The first element to be seen is a racing suit tagged “where must we go" (quotes from Mad Max Fury Road). It is addressed to the viewer as if it is waiting for its owner. Then the car driving towards what seems to be the future, from Ghost In the Shell. I don't know where we are heading to but refuel your soul. It’s a long drive.
Then comes a glass gamete Gamete Glass (black smoke), set on the wall, that I link to the car in my own narrative. Then the video installation DIVE (Direct Motion Towards and Maximum Depth, Ophelia). A three-seater viewing-vessel invites the viewer to watch a video made in the style of Grand Theft Auto made with a mix of film and motion design. A car riding through a landscape, desperately searching for meanings in nature struggling with the gears and constructions left by mankind. I wanted the video to feel soft and enchanting to create a critical duality with the chaos it emphasises.
Why is your current exhibition titled Soma (& liquid gear)?
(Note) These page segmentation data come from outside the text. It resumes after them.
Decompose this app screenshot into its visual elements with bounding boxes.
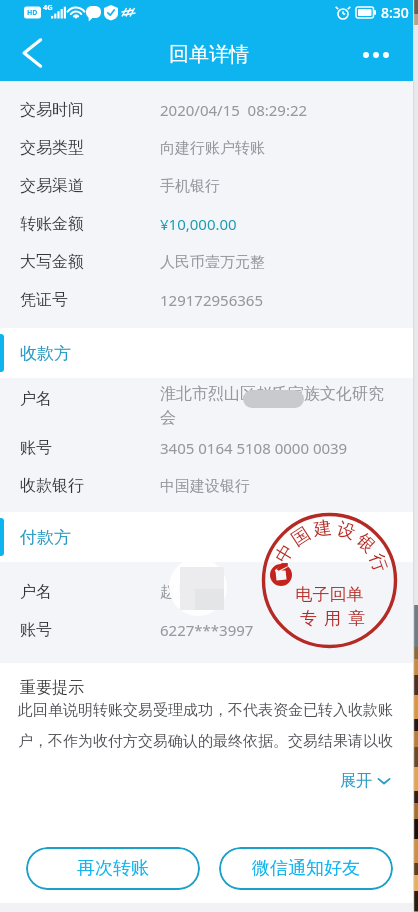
- staticText: 8:30: [381, 3, 409, 22]
- staticText: 展开: [340, 771, 372, 791]
- staticText: 大写金额: [20, 252, 84, 272]
- button[interactable]: 展开: [340, 771, 391, 791]
- staticText: 微信通知好友: [252, 857, 360, 880]
- button[interactable]: 户名: [0, 573, 418, 611]
- button[interactable]: 再次转账: [26, 847, 200, 890]
- button[interactable]: 账号: [0, 429, 418, 467]
- button[interactable]: 交易渠道: [0, 167, 418, 205]
- staticText: 再次转账: [77, 857, 149, 880]
- button[interactable]: 转账金额: [0, 205, 418, 243]
- staticText: 淮北市烈山区赵氏家族文化研究会: [160, 384, 393, 428]
- button[interactable]: Back: [0, 25, 56, 81]
- button[interactable]: 交易时间: [0, 91, 418, 129]
- staticText: 中国建设银行: [160, 477, 250, 496]
- button[interactable]: 户名: [0, 379, 418, 425]
- staticText: ¥10,000.00: [160, 214, 237, 234]
- staticText: 此回单说明转账交易受理成功，不代表资金已转入收款账户，不作为收付方交易确认的最终…: [18, 701, 401, 751]
- staticText: 付款方: [20, 527, 71, 548]
- staticText: 交易类型: [20, 138, 84, 158]
- staticText: 6227***3997: [160, 620, 254, 640]
- staticText: 129172956365: [160, 290, 263, 310]
- staticText: 户名: [20, 582, 52, 602]
- staticText: 收款方: [20, 343, 71, 364]
- staticText: 交易时间: [20, 100, 84, 120]
- staticText: 交易渠道: [20, 176, 84, 196]
- button[interactable]: 账号: [0, 611, 418, 649]
- button[interactable]: 收款银行: [0, 467, 418, 505]
- staticText: 回单详情: [169, 42, 249, 67]
- staticText: 重要提示: [20, 678, 84, 698]
- staticText: 收款银行: [20, 476, 84, 496]
- button[interactable]: 微信通知好友: [219, 847, 393, 890]
- staticText: 手机银行: [160, 177, 220, 196]
- staticText: 凭证号: [20, 290, 68, 310]
- button[interactable]: 交易类型: [0, 129, 418, 167]
- staticText: 账号: [20, 620, 52, 640]
- staticText: 赵某某: [160, 583, 205, 602]
- staticText: 向建行账户转账: [160, 139, 265, 158]
- button[interactable]: 凭证号: [0, 281, 418, 319]
- staticText: 户名: [20, 389, 52, 409]
- staticText: 2020/04/15 08:29:22: [160, 100, 308, 120]
- button[interactable]: 大写金额: [0, 243, 418, 281]
- staticText: 3405 0164 5108 0000 0039: [160, 438, 348, 458]
- staticText: 人民币壹万元整: [160, 253, 265, 272]
- staticText: 账号: [20, 438, 52, 458]
- staticText: 转账金额: [20, 214, 84, 234]
- button[interactable]: More options: [350, 27, 402, 79]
I named the show Soma (& liquid gear) for multiple reasons: Soma means body in ancient Greek, and here it is the name of the car-sculpture. The original Saab car had been renamed Soma. But Soma is also, in A. Huxley’s dystopian novel A Brave New World, an artificial synthetic drug presented to citizens which can, in high doses, plunges those who take it into a heavenly sleep.
As humans, we exist between dualities, surface and substance, interior/exterior, past and present. We relentlessly challenge our abilities, enhance our performances, we perfect our mind and body to thrive or at least survive within our environment. We use science and technology to gain more control over life itself but also to deflect the fate of our mortal condition.
I built the exhibition as a voyage, a voyage into the introspective discovery of our identity and the chaotic experience of being.
You question our sense of belonging as well as our relationship with others through the fundamental structure of our genetics. What are you hoping to discover and achieve through your work?
I always think of work as a daily job. I sculpt, create, twist, transform and put together lots of elements that are meaningful. I work every day to channel my depth, doubts, and surroundings. I tried to explain that my creative process is mostly a reaction to things. My job is to build poetry-like metrical compositions with materials. Somehow, I couldn’t pull through if I wasn’t working. On the good days, I do it with humour!